Polarization analysis in the crayfish visual system

Raymon M. Glantz

Department of Biochemistry and Cell Biology, Rice University, PO Box 1892, Houston, TX 77251, USA

e-mail: rmg{at}rice.edu

Accepted April 19, 2001

It is proposed that polarization sensitivity at the most peripheral stages of the crayfish visual system (lamina ganglionaris and medulla externa) is used to enhance contrast and thus may contribute to motion detection in low contrast environments. The four classes of visual interneurons that exhibit polarization sensitivity (lamina monopolar cells, tangential cells, sustaining fibers and dimming fibers) are not sensitive exclusively to polarized light but also respond to unpolarized contrast stimuli. Furthermore, many of these cells and the sustaining fibers in particular exhibit a greater differential e-vector responsiveness to a changing e-vector than to e-vector variations among steady-state stimuli.

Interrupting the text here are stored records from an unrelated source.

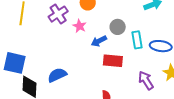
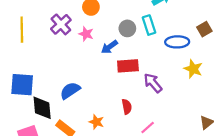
cyan rectangle: (137, 40) -> (149, 25), moved
purple arrow: (146, 80) -> (153, 83), moved

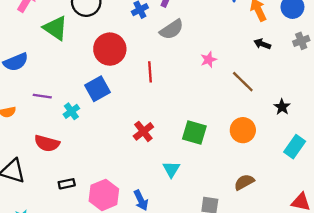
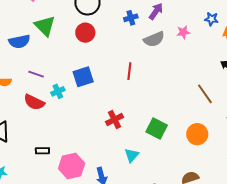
green triangle: (55, 28) -> (45, 26), moved
red circle: (110, 49) -> (85, 33), moved, size x0.7
pink star: (209, 60) -> (183, 32), moved
red semicircle: (47, 143) -> (34, 102), moved

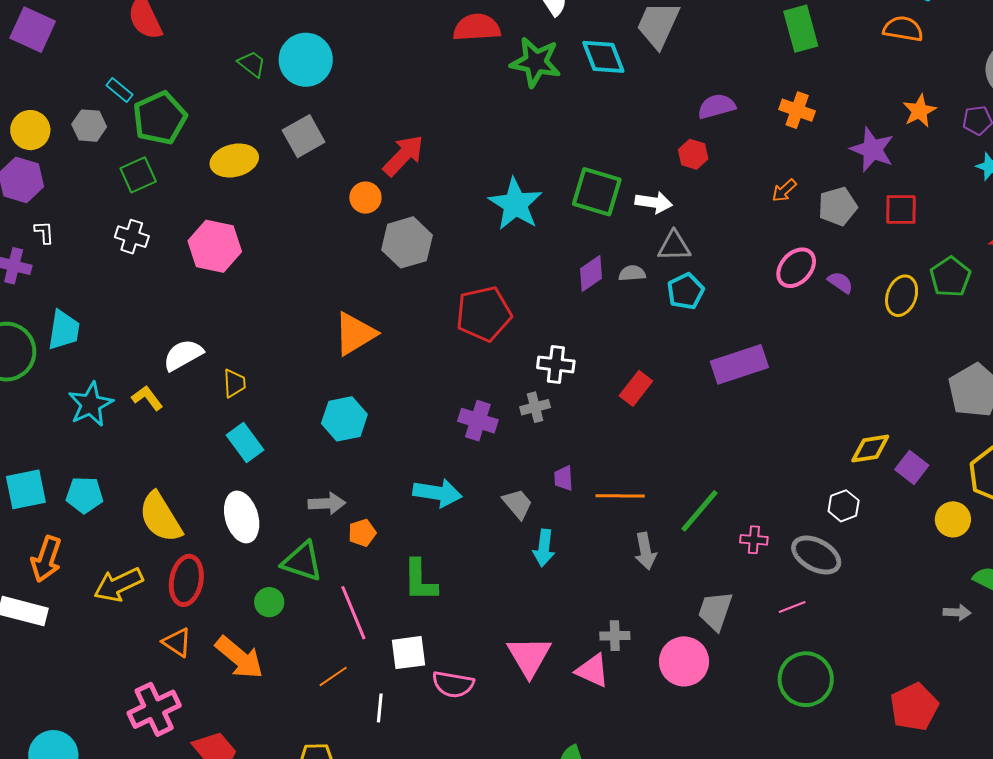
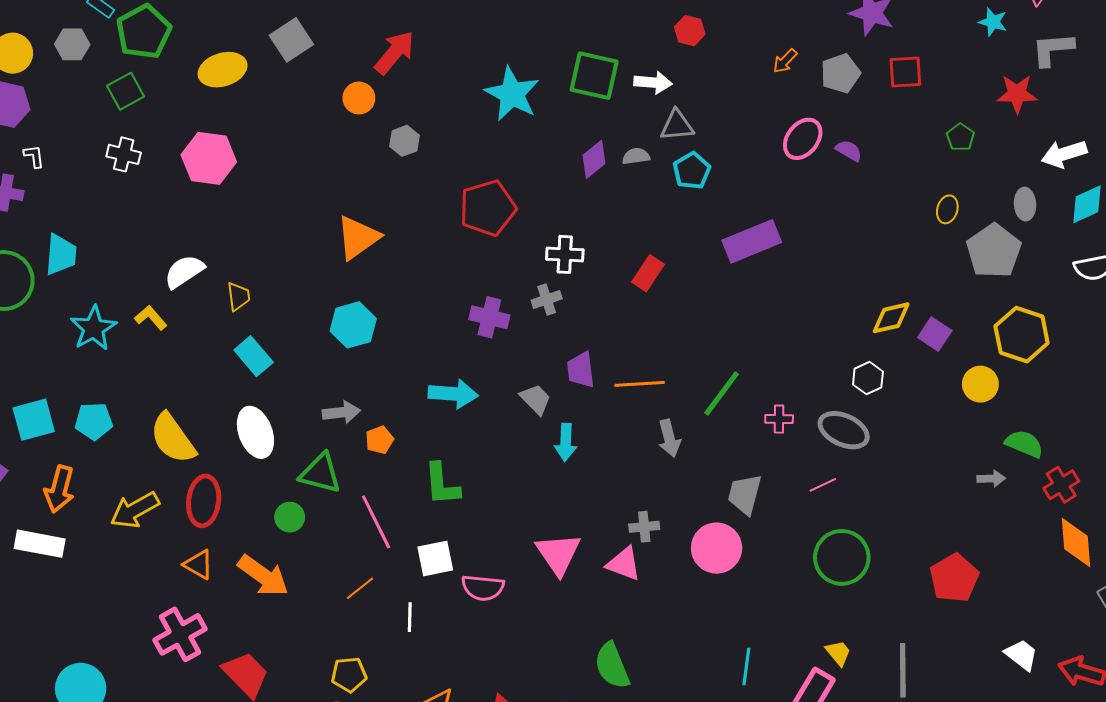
gray hexagon: (407, 242) -> (404, 141), size x0.6
green pentagon: (950, 277) -> (960, 137), size x0.7
yellow ellipse: (902, 296) -> (947, 209), moved, size x0.7
purple trapezoid: (564, 478) -> (581, 370), size x1.4

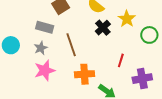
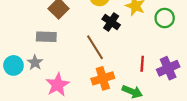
brown line: (71, 45) -> (95, 47), moved
gray star: (41, 48) -> (35, 62), moved
red line: (121, 60) -> (142, 64), moved

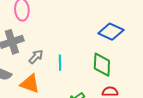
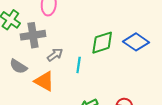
green diamond: (102, 65) -> (102, 43), moved, turned 60

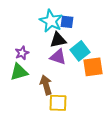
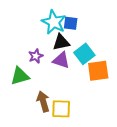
purple star: (22, 53) -> (36, 56), moved
brown arrow: (46, 85) -> (43, 101), moved

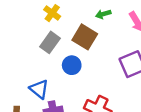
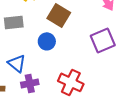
gray rectangle: (50, 42) -> (14, 22), moved, turned 48

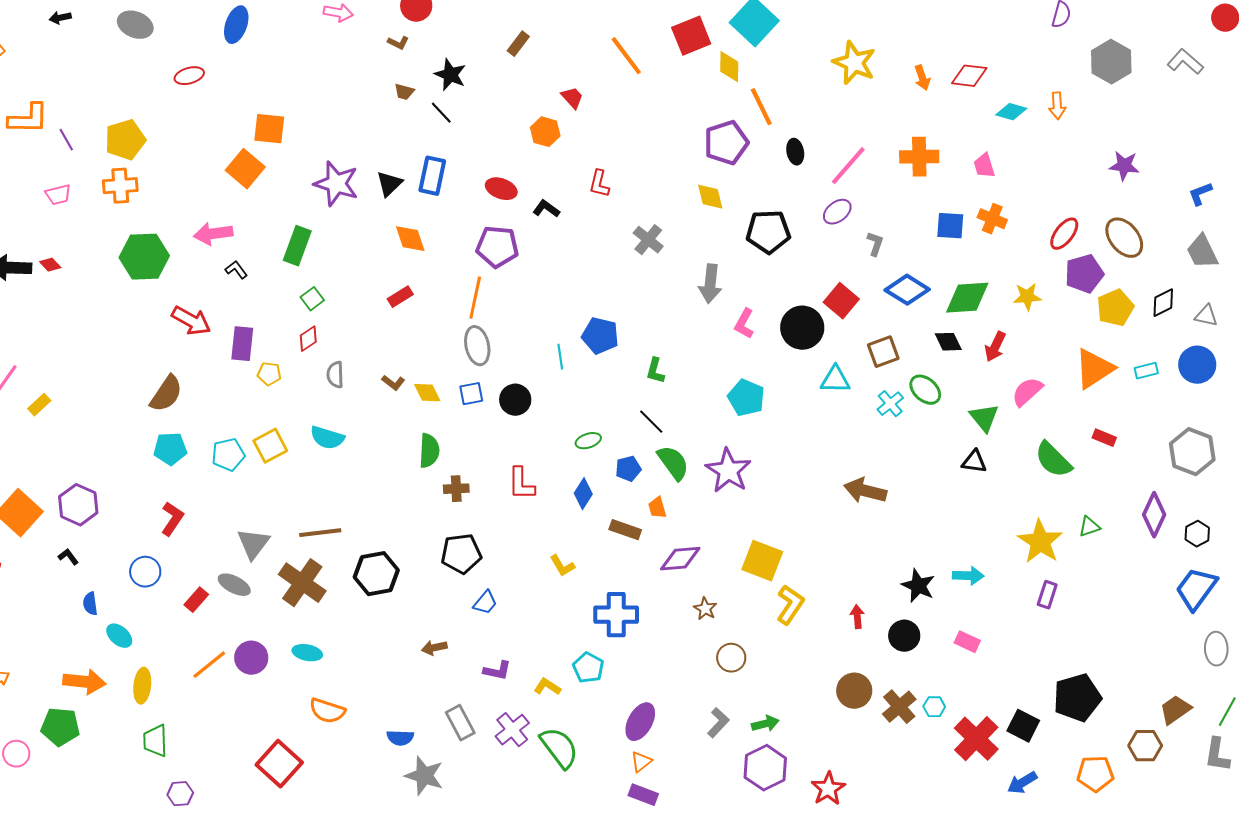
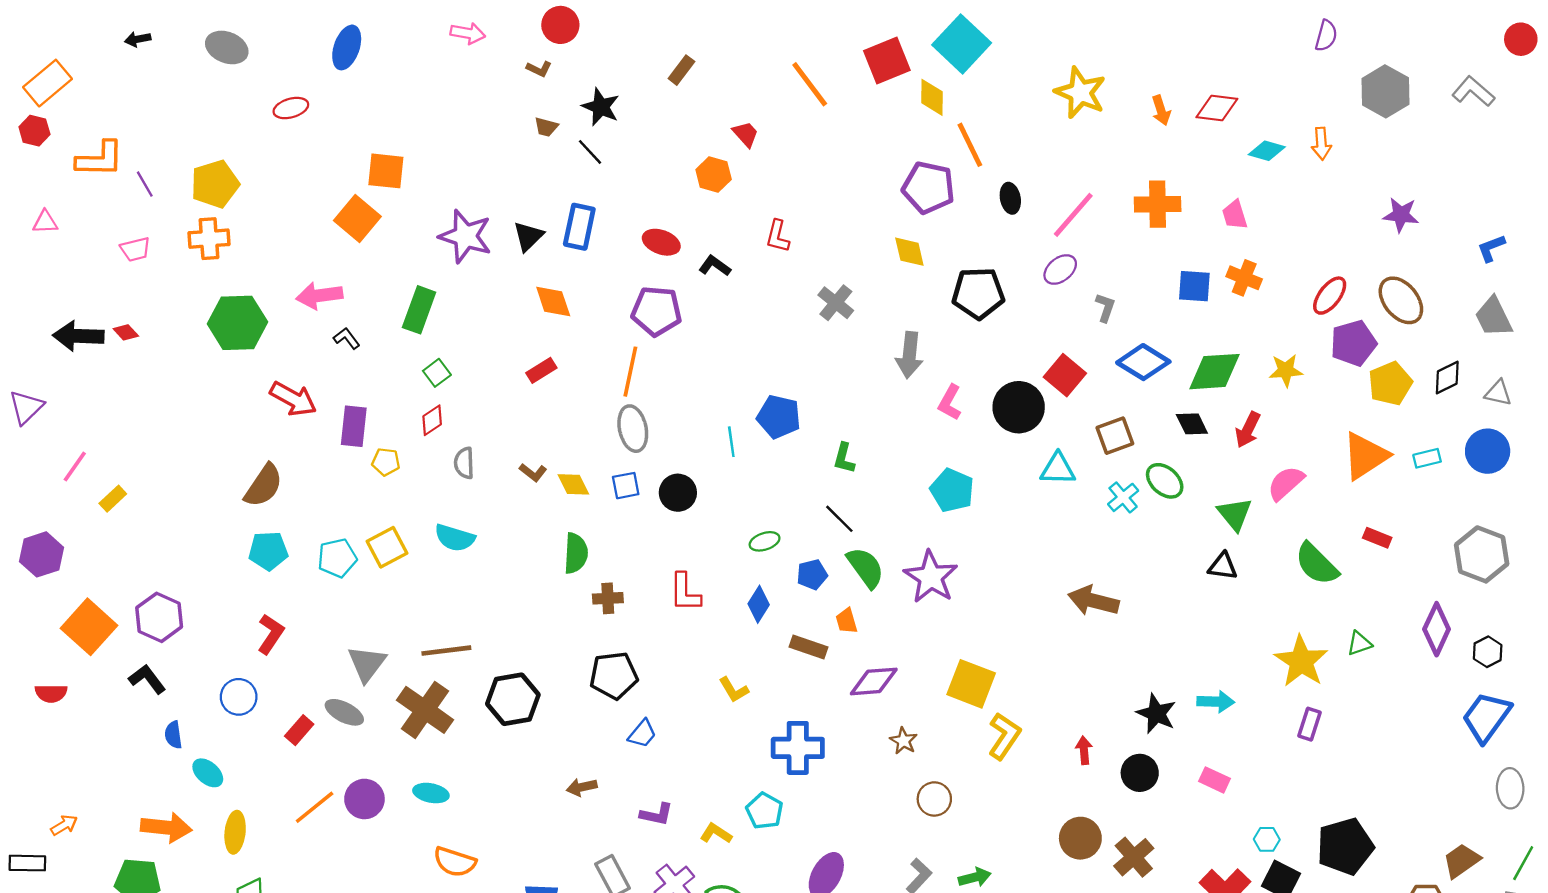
purple pentagon: (726, 143) -> (928, 188), turned 30
black L-shape: (68, 557) -> (147, 679), size x1.5
cyan hexagon: (934, 707) -> (1267, 839), moved

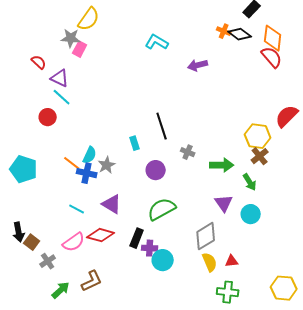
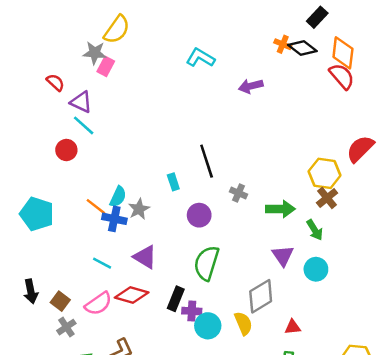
green semicircle: (162, 209) -> (207, 263), turned -44
brown square: (32, 242) -> (60, 301), moved
yellow semicircle: (210, 262) -> (243, 323), moved

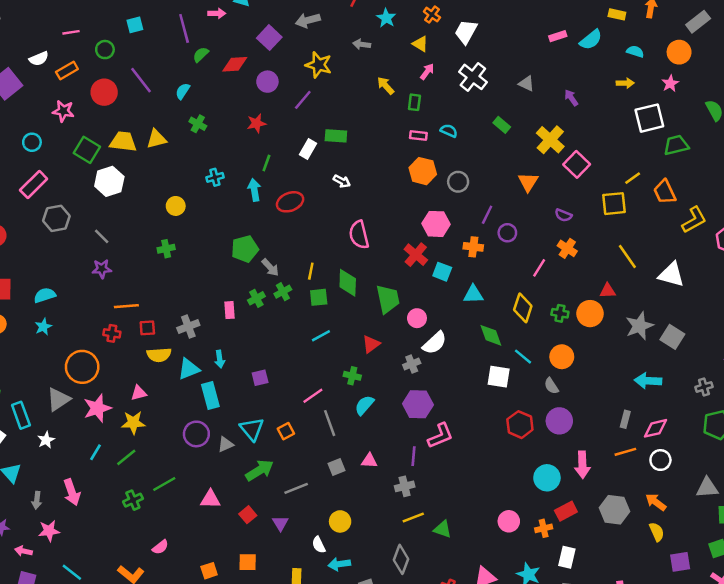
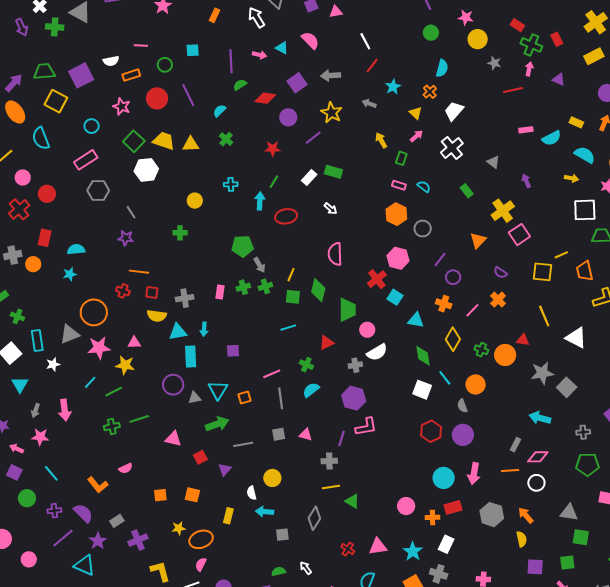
cyan semicircle: (635, 51) -> (585, 155), size x1.5
orange cross: (473, 247) -> (444, 304), moved

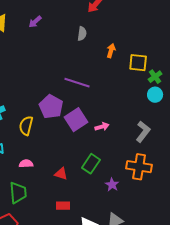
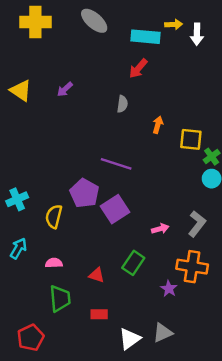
pink arrow: (102, 127) -> (160, 229), moved
purple star: (112, 185) -> (169, 289), moved
green trapezoid: (18, 193) -> (60, 298), moved

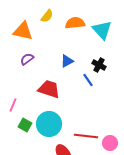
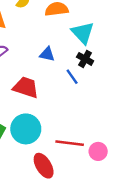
cyan triangle: (102, 30) -> (83, 33), moved
blue triangle: (67, 61) -> (47, 54), turned 40

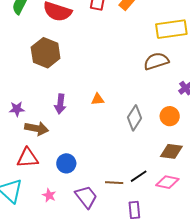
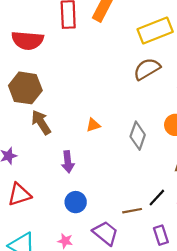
purple arrow: (60, 104) -> (68, 162), moved
brown arrow: (37, 128) -> (41, 122), moved, turned -120
red triangle: (28, 158) -> (19, 195), moved

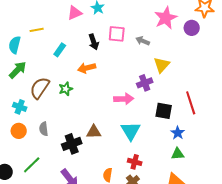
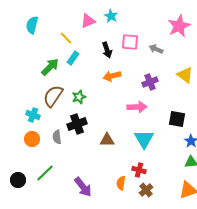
yellow line: (37, 30) -> (66, 38), moved, turned 56
cyan semicircle: (15, 45) -> (32, 25), moved
yellow triangle: (162, 65) -> (185, 75), moved, turned -36
orange arrow: (87, 68) -> (112, 76), moved
green arrow: (18, 70) -> (50, 67), moved
purple cross: (145, 83) -> (150, 82), moved
black cross: (72, 144) -> (77, 124), moved
red cross: (135, 162) -> (139, 170), moved

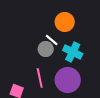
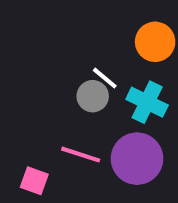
orange circle: (65, 22) -> (155, 42), moved
pink line: (40, 78) -> (81, 155), turned -60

While all four cell types respond modestly to light flashes at an e-vector of 90° to the preferred orientation, the dynamic response to a changing e-vector is small or absent at this orientation. Because the sustaining fibers exhibit polarization sensitivity, and they provide afferent input to a subset of optomotor neurons, the latter were also tested for polarization sensitivity. The optomotor neurons involved in compensatory reflexes for body pitch were differentially sensitive to the e-vector angle of a flash of light, with maximum responses for e-vectors near the vertical. The motor neurons also exhibited a maximum response near the vertical e-vector to a continuously rotating polarizer. Two scenarios are described in which the sensitivity to a changing e-vector can produce motion responses in the absence of intensity contrast.

Key words: Polarization sensitivity, e-vector, crustacean, vision, interneuron, contrast sensitivity, oculomotor system.